Well I guess this could be un-stickied now, as the original poster had to delete the info.


----------



## echo75 (Jun 17, 2008)

why are people greedy with information? if people demanded copyrights or charged money for everything on this site then imagine what it would be to.


----------



## cp# (Jul 29, 2008)

Here's a link to their guide:
http://www.tomshardware.com/forum/221745-29-core-quad-temperature-guide


----------



## [I.R.A]_FBi (Jul 29, 2008)

could someone post a link to the original info?


----------



## lemonadesoda (Oct 7, 2008)

KATANAUK said:


> --------------------------------------------------------------------------------
> Copyright
> 
> 
> ...



I find that a rather abrupt and rude way of speaking to a COMMUNITY MEMBER. Since Computronix article incl. mosting public information published by Intel (which he doesnt cite) and also links in his article to TPU!

FAR politer if the guy had approached KATANAUK with a polite request. Pointing out that the copyright issues but also that a LINK to the original article would be better since the original article as being constantly updated and maintained.

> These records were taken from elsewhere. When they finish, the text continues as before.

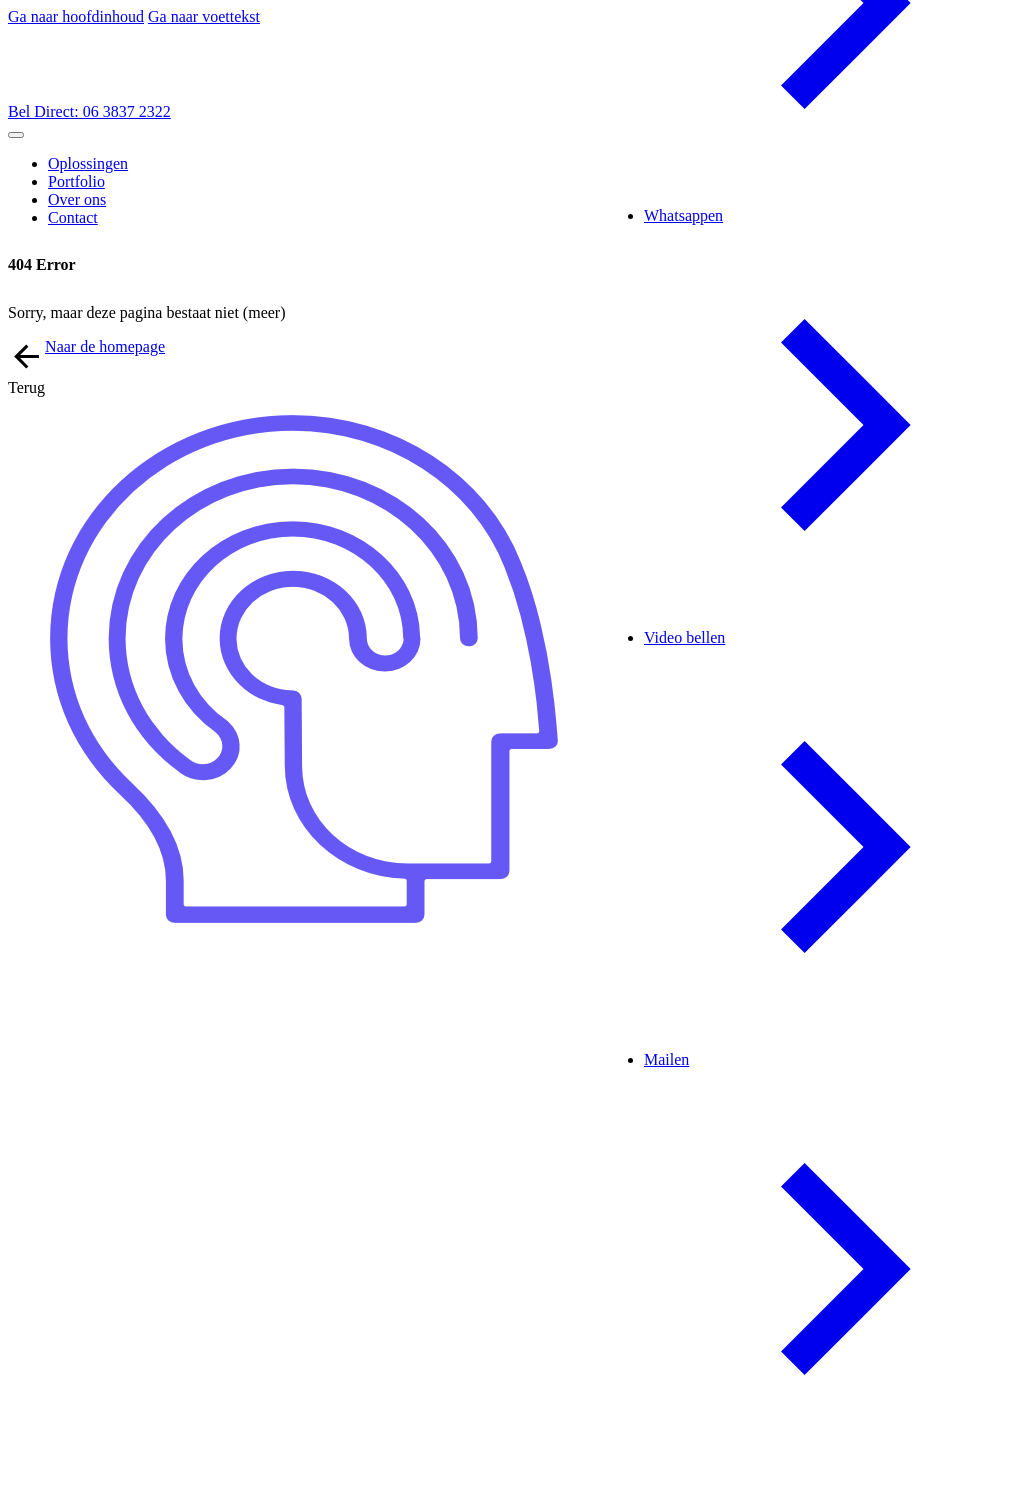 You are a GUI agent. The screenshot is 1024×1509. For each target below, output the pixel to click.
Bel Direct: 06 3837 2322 (89, 111)
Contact (73, 217)
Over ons (77, 199)
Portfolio (76, 181)
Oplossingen (88, 163)
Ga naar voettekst (204, 16)
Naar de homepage (105, 346)
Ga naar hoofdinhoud (76, 16)
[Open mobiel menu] (16, 135) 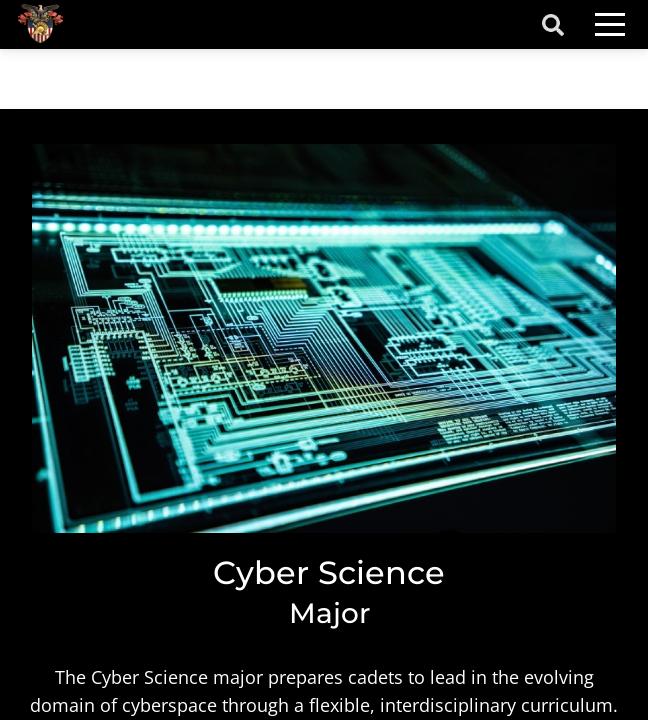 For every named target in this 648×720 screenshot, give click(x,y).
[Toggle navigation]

It's a shame that the community is being so aggressive and territorial about their PLAGARISED materials!


----------



## Oliver (Oct 10, 2008)

*wow*



lemonadesoda said:


> I find that a rather abrupt and rude way of speaking to a COMMUNITY MEMBER. Since Computronix article incl. mosting public information published by Intel (which he doesnt cite) and also links in his article to TPU!
> 
> FAR politer if the guy had approached KATANAUK with a polite request. Pointing out that the copyright issues but also that a LINK to the original article would be better since the original article as being constantly updated and maintained.
> 
> It's a shame that the community is being so aggressive and territorial about their PLAGARISED materials!


+++1


----------



## SimFreak47 (Oct 18, 2008)

KATANAUK said:


> I have been asked by the original author to remove this guide
> as it aparently breaks USA Copyright laws see message below.
> 
> 
> ...


own'd


----------



## a_ump (Nov 14, 2008)

not sure if this has been posted but here is what i found when googling for my tjmax

http://www.tomshardware.co.uk/intel-dts-specs,news-29460.html

EDIT: nvm, unclewebb says these are off....


----------



## Hayder_Master (Dec 24, 2008)

nice thread , so i have q6600 how much voltage need to set it at 3.6ghz and max temp with full load


----------



## D007 (Jan 20, 2009)

honestly.. seriously?...lol..
I find the fact that this individual hunted this guide down to be quite ridiculous..
hordeing temperature guides? lol..
what is the world coming too..

all of that information is common knowledge to the makers of the processors..
does he work for intel or amd?
I doubt it..

if not.. then what right is there?
I believe that original information would be copywrighted by intel or amd if anyone..
and even they wouldn't hunt it down and get pissy about it..


fyi: I click on that link and I get nothing.. anyone know where to find this information?


----------



## Kursah (Jan 20, 2009)

The gist of this guide was for the early 6xxx series Conroe Core 2's and the fact that CPU temp was approx 15C less than the core readings...nothing too crazy. Unfortunate how this turned out, but there are many guides out there that give similar information each uniquely written.


----------



## Thermopylae_480 (Jan 20, 2009)

You should just link to the original work if it isn't something you wrote, there isn't much of a reason to copy and paste a whole article if it can simply be linked to somewhere else. 

I don't know what the author's issue is since he has only published it in one place where he will receive no profit from it.  However, it is his right to say where it may be placed in its entirety, and your use of it does not constitute fair use in this situation; even if you credit him.


----------